Started in the 1930s, redlining refers to how lenders identified neighborhoods with a greater share of people deemed more likely to default on mortgage.
For decades, many banks in the U.S. denied mortgages to people, mostly people of color in urban areas, preventing them from buying a home in certain neighborhoods or getting a loan to renovate their house. Specifically, redlining explicitly stated that Black American neighborhoods were bad.
As a result, Black American families were hemmed into neighborhoods where disadvantages compounded one another. Low-quality schools and services in poor neighborhoods were a drag on upward mobility, thus exacerbating economic inequality.
Redlining was Banned 50 Years Ago, but it’s Effects Linger On
In 1968, the Fair Housing Act was passed to prohibit home lending discrimination. Similarly, the Community Reinvestment Act (CRA) was also passed in 1977. The first of these laws bans discrimination based on someone’s race when the person is trying to rent or buy a home, as well as apply for a mortgage. The act also makes it illegal to impose predatory interest rates or fees.
However, over 50 years since redlining was banned, neighborhoods that were deemed “hazardous” are still inhabited mostly by Black Americans. Cities with more such neighborhoods have significantly greater economic inequality. On the flip side, 91% of areas classified as “best” in the 1930s remain middle-to-upper-income today, and 85% of them are still predominantly white.

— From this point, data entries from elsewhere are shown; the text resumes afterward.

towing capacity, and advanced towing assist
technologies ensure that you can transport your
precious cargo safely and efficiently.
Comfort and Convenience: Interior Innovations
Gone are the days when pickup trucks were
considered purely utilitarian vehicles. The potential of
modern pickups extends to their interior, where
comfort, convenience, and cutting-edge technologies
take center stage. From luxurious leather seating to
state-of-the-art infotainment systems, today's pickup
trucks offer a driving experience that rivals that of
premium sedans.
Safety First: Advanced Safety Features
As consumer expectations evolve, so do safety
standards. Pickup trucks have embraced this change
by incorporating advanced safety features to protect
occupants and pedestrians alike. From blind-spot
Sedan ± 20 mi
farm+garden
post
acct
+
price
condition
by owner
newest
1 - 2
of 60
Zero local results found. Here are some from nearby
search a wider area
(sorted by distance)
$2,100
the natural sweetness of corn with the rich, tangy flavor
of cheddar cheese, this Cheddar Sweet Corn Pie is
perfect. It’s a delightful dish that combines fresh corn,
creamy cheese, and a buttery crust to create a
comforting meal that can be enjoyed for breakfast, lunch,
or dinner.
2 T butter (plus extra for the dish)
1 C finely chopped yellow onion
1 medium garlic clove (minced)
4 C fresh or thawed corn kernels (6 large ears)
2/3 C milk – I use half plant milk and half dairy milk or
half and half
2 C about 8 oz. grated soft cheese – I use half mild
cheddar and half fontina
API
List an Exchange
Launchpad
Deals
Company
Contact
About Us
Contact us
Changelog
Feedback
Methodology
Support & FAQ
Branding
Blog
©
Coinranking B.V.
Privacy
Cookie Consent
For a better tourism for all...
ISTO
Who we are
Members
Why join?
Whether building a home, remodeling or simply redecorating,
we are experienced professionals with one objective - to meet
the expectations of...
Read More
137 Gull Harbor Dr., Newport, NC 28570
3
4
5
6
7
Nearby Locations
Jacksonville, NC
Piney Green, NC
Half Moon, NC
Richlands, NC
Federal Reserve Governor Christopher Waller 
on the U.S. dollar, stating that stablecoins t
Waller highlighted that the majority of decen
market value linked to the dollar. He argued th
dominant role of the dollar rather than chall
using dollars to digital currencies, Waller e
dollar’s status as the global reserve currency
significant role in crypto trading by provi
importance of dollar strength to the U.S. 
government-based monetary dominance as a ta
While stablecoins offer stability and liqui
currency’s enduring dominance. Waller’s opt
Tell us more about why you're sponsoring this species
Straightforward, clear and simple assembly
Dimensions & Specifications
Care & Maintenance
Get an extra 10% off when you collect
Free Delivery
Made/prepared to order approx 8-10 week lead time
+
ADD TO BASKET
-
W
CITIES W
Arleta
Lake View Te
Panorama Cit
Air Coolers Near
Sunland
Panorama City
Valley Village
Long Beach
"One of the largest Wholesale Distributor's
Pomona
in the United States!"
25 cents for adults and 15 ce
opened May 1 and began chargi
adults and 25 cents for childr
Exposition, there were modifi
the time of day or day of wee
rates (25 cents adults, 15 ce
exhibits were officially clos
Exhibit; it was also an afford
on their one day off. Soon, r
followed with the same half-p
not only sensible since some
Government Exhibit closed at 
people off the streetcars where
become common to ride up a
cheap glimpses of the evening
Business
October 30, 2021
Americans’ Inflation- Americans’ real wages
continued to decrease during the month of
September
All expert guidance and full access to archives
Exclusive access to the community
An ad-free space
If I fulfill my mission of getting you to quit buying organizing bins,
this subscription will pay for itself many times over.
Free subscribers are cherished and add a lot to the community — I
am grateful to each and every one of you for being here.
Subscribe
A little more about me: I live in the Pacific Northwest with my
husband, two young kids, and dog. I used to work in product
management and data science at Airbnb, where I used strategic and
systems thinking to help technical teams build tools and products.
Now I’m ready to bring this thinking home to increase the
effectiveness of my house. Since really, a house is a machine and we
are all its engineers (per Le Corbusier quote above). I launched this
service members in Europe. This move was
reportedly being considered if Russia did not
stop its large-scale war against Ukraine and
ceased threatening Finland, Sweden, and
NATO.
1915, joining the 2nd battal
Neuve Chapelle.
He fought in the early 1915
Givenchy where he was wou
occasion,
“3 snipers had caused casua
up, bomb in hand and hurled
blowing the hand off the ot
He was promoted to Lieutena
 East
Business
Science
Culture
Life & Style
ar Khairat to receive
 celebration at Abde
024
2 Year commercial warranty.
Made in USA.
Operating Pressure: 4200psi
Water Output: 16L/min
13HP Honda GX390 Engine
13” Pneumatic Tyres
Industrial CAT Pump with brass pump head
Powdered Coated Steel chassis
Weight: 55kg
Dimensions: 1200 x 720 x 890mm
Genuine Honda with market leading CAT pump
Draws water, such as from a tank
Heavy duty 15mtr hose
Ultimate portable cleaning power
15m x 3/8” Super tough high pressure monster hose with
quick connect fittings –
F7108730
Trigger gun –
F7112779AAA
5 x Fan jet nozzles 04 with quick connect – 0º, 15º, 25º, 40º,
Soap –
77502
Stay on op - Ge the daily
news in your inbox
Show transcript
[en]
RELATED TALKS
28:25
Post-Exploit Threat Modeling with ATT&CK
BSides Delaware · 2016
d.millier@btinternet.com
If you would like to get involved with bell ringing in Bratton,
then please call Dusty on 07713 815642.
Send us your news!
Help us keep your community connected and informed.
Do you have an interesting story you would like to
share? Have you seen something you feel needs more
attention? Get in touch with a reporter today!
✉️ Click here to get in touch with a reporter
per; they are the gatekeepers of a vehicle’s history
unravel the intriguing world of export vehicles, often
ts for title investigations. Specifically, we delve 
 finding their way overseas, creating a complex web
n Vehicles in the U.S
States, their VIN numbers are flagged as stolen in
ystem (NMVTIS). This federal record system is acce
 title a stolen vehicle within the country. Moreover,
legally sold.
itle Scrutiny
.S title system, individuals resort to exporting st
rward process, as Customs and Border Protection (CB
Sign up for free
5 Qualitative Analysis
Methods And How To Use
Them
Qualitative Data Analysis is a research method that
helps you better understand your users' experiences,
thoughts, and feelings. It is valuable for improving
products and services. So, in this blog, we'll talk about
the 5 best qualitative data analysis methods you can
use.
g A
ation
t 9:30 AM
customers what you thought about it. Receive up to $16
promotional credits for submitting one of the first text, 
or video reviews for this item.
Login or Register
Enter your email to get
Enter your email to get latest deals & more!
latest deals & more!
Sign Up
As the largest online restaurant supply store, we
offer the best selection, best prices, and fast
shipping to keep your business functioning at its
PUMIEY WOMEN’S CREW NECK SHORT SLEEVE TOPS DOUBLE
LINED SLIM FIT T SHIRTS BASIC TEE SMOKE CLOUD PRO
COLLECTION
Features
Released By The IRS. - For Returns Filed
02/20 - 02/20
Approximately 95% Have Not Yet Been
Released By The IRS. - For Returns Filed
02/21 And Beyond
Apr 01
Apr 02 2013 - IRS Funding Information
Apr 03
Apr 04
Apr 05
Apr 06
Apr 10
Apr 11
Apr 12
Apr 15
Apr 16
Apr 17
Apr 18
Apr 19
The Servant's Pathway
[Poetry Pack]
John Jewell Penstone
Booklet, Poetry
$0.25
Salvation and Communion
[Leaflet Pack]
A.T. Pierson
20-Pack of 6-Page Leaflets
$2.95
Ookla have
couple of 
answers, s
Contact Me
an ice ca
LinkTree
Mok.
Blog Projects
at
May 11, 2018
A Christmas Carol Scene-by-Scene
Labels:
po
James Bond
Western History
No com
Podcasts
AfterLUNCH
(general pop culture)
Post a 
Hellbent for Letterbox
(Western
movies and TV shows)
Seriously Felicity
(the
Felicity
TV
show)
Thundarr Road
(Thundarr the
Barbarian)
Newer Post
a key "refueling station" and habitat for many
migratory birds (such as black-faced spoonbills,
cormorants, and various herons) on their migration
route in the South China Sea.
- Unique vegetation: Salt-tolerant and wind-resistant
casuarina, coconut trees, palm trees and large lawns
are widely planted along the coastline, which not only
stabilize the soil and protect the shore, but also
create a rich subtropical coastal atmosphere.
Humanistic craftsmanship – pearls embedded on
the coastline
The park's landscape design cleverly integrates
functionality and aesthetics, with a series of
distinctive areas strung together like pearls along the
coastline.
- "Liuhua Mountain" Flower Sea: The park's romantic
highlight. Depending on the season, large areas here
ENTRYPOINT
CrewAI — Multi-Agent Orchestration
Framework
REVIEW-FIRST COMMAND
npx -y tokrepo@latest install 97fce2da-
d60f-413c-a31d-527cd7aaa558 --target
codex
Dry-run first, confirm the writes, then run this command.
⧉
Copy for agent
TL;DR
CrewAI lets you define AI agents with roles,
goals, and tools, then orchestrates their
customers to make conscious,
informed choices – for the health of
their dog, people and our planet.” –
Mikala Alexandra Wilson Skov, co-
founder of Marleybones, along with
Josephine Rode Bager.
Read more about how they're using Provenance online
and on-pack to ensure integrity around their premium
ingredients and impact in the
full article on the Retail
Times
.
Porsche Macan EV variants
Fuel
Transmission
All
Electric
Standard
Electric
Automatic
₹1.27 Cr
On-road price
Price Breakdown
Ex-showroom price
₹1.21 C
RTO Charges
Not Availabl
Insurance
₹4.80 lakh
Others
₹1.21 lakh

As you know, property prices largely play a role in the quality of services that a particular area receives. A lack of investments in infrastructure on these neighborhoods adversely affect local residents. These disparities affect early childhood, schools, high education, skills and training, employment, health and environmental conditions. Factors that all play a role in perpetuating the cycle of poverty and inequality.
What Can Be Done About This?
Just like how the U.S. government actively passed federal policies that made homeownership attainable, the same needs to be done specifically for Black Americans. There need to be government policies that can facilitate the creation of Black American generational wealth through homeownership.
The biggest hurdle that many aspiring homeowners face is the down payment. Down payment assistance programs need to be expanded so that more Black Americans can have access to it. Additionally, fair lending laws need to be enforced, as well as an increase in the supply of affordable housing.
Credit Scores, Another Hurdle Faced by Many Black Americans
Because mortgages were hard to obtain, in the 1990s financial institutions began flooding historically-redlined neighborhoods with predatory mortgages. As a result, waves of foreclosures hammered neighborhoods of color for more than a decade before the crash and Black Americans bore the brunt of the ensuing foreclosure crisis, recession and spiking unemployment.
Often, unemployed people take payday loans with ridiculous interest rates in order to cover even basic expenses. By definition, people who take payday loans and have uninsured medical debt are struggling, and are likely to miss payments. Missed payments translate into decreased credit scores.
This information – unpaid medical and credit card debt, student loans, and mortgages, as well as foreclosures, bankruptcies, debt collection judgments, wage garnishments – appears on people’s credit reports and lowers their credit scores.
This same credit information is then used to determine a plethora of decisions. Hiring decisions, decisions to rent apartments, set insurance terms, or extend credit are all set based on credit scores. All of this continuously perpetuate inequality, poverty and segregation.
Removing Racial Bias from Credit Scores
In order to mitigate credit score discrimination, credit-scoring companies need to re-evaluate metrics used to assign credit scores. These scoring metrics need to be expanded such that more Black Americans can obtain good credit scores. Removing racial bias from credit scores isn’t impossible, but as long as our economy is racially biased, our credit scores will be, too.